Provided records Block Start

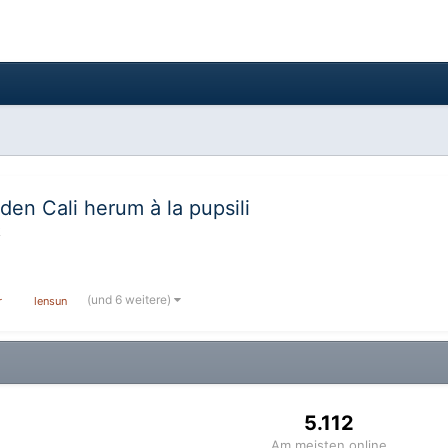
den Cali herum à la pupsili
k
(und 6 weitere)
r
lensun
5.112
Am meisten online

Provided records Block End

- Task -
Would you copy out every entry above word for word, without the pictures?

- Result -
den Cali herum à la pupsili
k
(und 6 weitere)
r
lensun
5.112
Am meisten online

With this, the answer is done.